Attualmente, i due strumenti utilizzati dal punto di vista quantitativo sono le certificazioni linguistiche (Fit in Deutsch 1 per la quarta elementare, Fit in Deutsch 2 per la quinta, mentre questo ultimo livello si raggiunge, nelle scuole italiane, in terza media), e i test INVALSI per la matematica.
Nell’analisi dei risultati di entrambe le prove, in senso diacronico, si è visto che le classi con percorso plurilingue raggiungono livelli molto migliori rispetto alle classi parallele. Il dato significativo pare quello relativo alla matematica; mentre si dà per scontato che chi segue un percorso CLIL acquisisca competenze linguistiche di un certo livello, si presuppone che gli apprendenti debbano pagare nell’acquisizione di competenze disciplinari. I risultati INVALSI, migliori spesso dei risultati nazionali, certificano che il percorso didattico è valido e che gli allievi imparano meglio la matematica.
Diverse sono le motivazioni che si possono ipotizzare; sicuramente l’abitudine a imparare in modo induttivo e non deduttivo, supportati dai materiali impiegati nelle lezioni e nei laboratori, che prevede un approccio di problem solving. Non pare secondaria nemmeno l’ipotesi che sostiene la neurolinguistica e che individua nel cervello bilingue un tipo d’intelligenza più flessibile, più abituata a pensare a soluzioni diverse contemporaneamente. Non esiste un’unica lingua per dire le cose, così come non esiste un’unica via per risolvere i problemi.

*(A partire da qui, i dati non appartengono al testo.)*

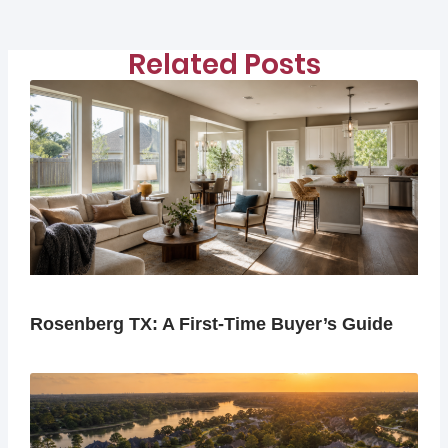
Related Posts
Rosenberg TX: A First-Time Buyer’s Guide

Le scelte effettuate dalle scuole, partite da un’esigenza di plurilinguismo auspicata dai genitori, in primo luogo, e sostenuta poi dalle dirigenti, hanno portato a modifiche anche dentro i plessi scolastici; i progetti sono della scuola e non della classe, quindi condivisi in collegio docenti e con le famiglie. Nel corso degli anni si è assistito a un sempre maggior coinvolgimento dei docenti di altre classi, a un incremento della condivisione delle attività, a un uso più diffuso del tedesco al di fuori della classe, nei corridoi, nel cortile, con i genitori. Anche coloro che erano scettici, o almeno preoccupati, nel corso degli anni e di fronte ai risultati raggiunti hanno modificato il loro atteggiamento. Il lavoro costante dei docenti delle classi pilota si è trasformato in un percorso di documentazione utile per gli insegnanti successivi, che possono usufruire di materiali e riflessioni dei colleghi. In questo modo, oltre a lasciare traccia di quanto sperimentato, si abbatte l’obiezione che spesso arriva dai docenti, che hanno paura di dover investire troppo tempo e troppa fatica nel preparare un percorso CLIL.

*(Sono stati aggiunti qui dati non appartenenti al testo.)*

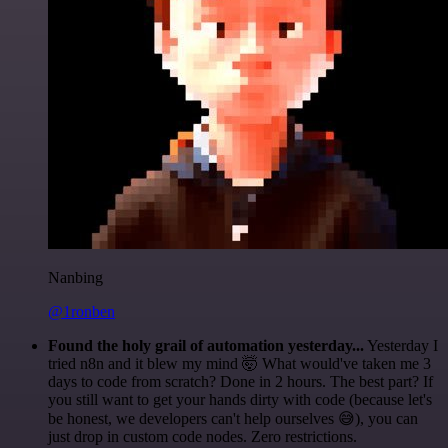
Nanbing
@1ronben
Found the holy grail of automation yesterday...
Yesterday I
tried n8n and it blew my mind 🤯 What would've taken me 3
days to code from scratch? Done in 2 hours. The best part? If
you still want to get your hands dirty with code (because let's
be honest, we developers can't help ourselves 😅), you can
just drop in custom code nodes. Zero restrictions.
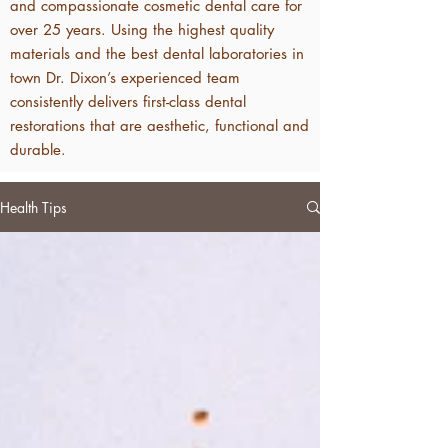
and compassionate cosmetic dental care for
over 25 years. Using the highest quality
materials and the best dental laboratories in
town Dr. Dixon’s experienced team
consistently delivers first-class dental
restorations that are aesthetic, functional and
durable.
Health Tips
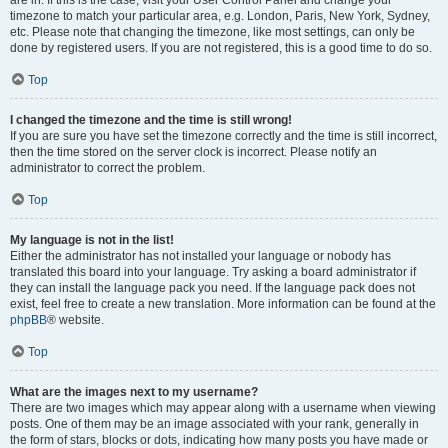
are in. If this is the case, visit your User Control Panel and change your
timezone to match your particular area, e.g. London, Paris, New York, Sydney,
etc. Please note that changing the timezone, like most settings, can only be
done by registered users. If you are not registered, this is a good time to do so.
Top
I changed the timezone and the time is still wrong!
If you are sure you have set the timezone correctly and the time is still incorrect,
then the time stored on the server clock is incorrect. Please notify an
administrator to correct the problem.
Top
My language is not in the list!
Either the administrator has not installed your language or nobody has
translated this board into your language. Try asking a board administrator if
they can install the language pack you need. If the language pack does not
exist, feel free to create a new translation. More information can be found at the
phpBB
® website.
Top
What are the images next to my username?
There are two images which may appear along with a username when viewing
posts. One of them may be an image associated with your rank, generally in
the form of stars, blocks or dots, indicating how many posts you have made or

Il CLIL è anche questo: uno strumento per modificare la didattica, per creare nuove alleanze e reti fra classi e scuole. Oltre che per imparare la disciplina, e naturalmente, le lingue.

Le scuole coinvolte nel percorso CLIL da ormai otto anni sono l’istituto comprensivo Bolzano VI, con la Scuola primaria Manzoni e la Scuola secondaria di primo grado Foscolo, e l’istituto comprensivo Bolzano 5, con la Scuola primaria Longon e la Scuola secondaria di primo grado Archimede.